Quoth Windows Forms Designer: Specified Cast Is Not Valid
Let’s say you have a UserControl with a property like this:
public double DoubleValue { get { return (double)NestedControl.EditValue; } set { Control.EditValue = value; } }
where NestedControl.EditValue is of type object. Yeah, that’s careless handling of a possible typecast. But c’est la vie, sometimes that’s what you have, and you don’t know it, and that control is used in somebody else’s form that you’ve never seen before, and you are editing that form with the Windows Forms designer.

The designer will work merrily until you close it and say “yes, save for me please.” At this point it will present you with a dialog box saying simply “Specified cast is not valid” and inviting you to misrepresent your feelings by clicking “OK.”
When you do, it will give you the same dialog box again. You will click “OK” again, even less truthfully. And you will get that dialog box once again.
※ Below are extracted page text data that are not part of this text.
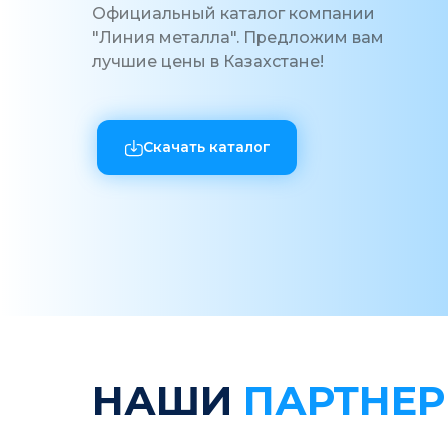
Официальный каталог компании
"Линия металла". Предложим вам
лучшие цены в Казахстане!
Скачать каталог
НАШИ
ПАРТНЕ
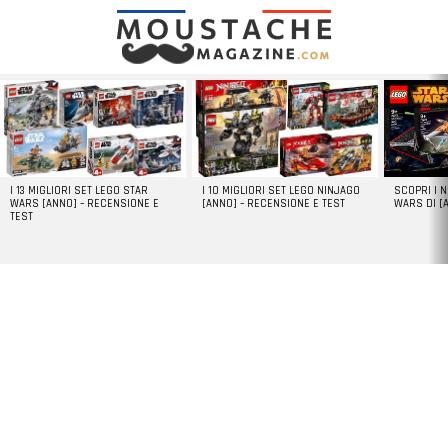
LATEST
STORIES
I 13 MIGLIORI SET LEGO STAR
I 10 MIGLIORI SET LEGO NINJAGO
SCOPRI I 
WARS [ANNO] – RECENSIONE E
[ANNO] – RECENSIONE E TEST
WARS DI [
TEST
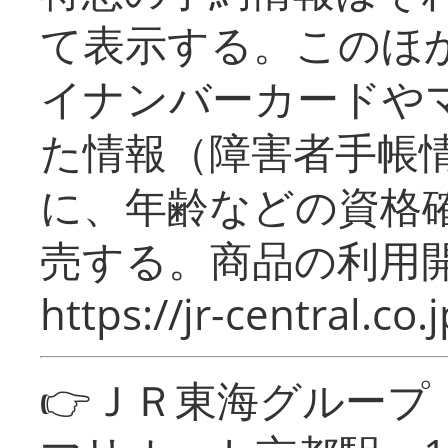
て表示する。このほ
イナンバーカードや
た情報（障害者手帳
に、年齢などの資格
売する。商品の利用開
https://jr-central.co.j
👉ＪＲ東海グルー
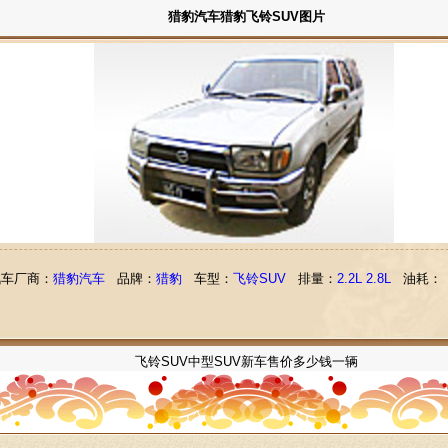
猎豹汽车猎豹飞铃SUV图片
汽车厂商：
猎豹汽车
品牌：
猎豹
车型：
飞铃SUV
排量：
2.2L 2.8L
油耗：
飞铃SUV中型SUV新车售价多少钱一辆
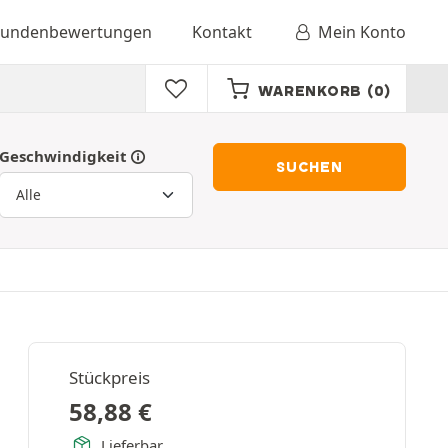
undenbewertungen
Kontakt
Mein Konto
WARENKORB
(0)
Geschwindigkeit
SUCHEN
Stückpreis
58,88
€
Lieferbar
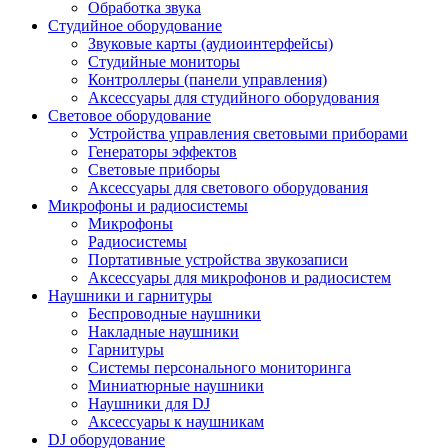
Обработка звука
Студийное оборудование
Звуковые карты (аудиоинтерфейсы)
Студийные мониторы
Контроллеры (панели управления)
Аксессуары для студийного оборудования
Световое оборудование
Устройства управления световыми приборами
Генераторы эффектов
Световые приборы
Аксессуары для светового оборудования
Микрофоны и радиосистемы
Микрофоны
Радиосистемы
Портативные устройства звукозаписи
Аксессуары для микрофонов и радиосистем
Наушники и гарнитуры
Беспроводные наушники
Накладные наушники
Гарнитуры
Системы персонального мониторинга
Миниатюрные наушники
Наушники для DJ
Аксессуары к наушникам
DJ оборудование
After the third time, tender mercies: the designer lets you off the hook and closes, saving your form. Phew, you think, maybe that wasn’t so bad. That’s until you discover that the designer has thrown out all the information associated with the problematic control instance, its name, text, tooltip text, sizing information, everything.
When you set out to find the cause of the problem, what do you have to go on? “Specified cast is not valid.” And which control instances got messed up. There may be dozens of them, with dozens of properties each. Happy hunting.
The lesson: when I write a tool for developers, and do it under a schedule crunch, and write a catch-all handler to display unanticipated errors … I pledge to include whatever specific contextual information I can. At least the exception stack trace. Surely that’s the least I could do.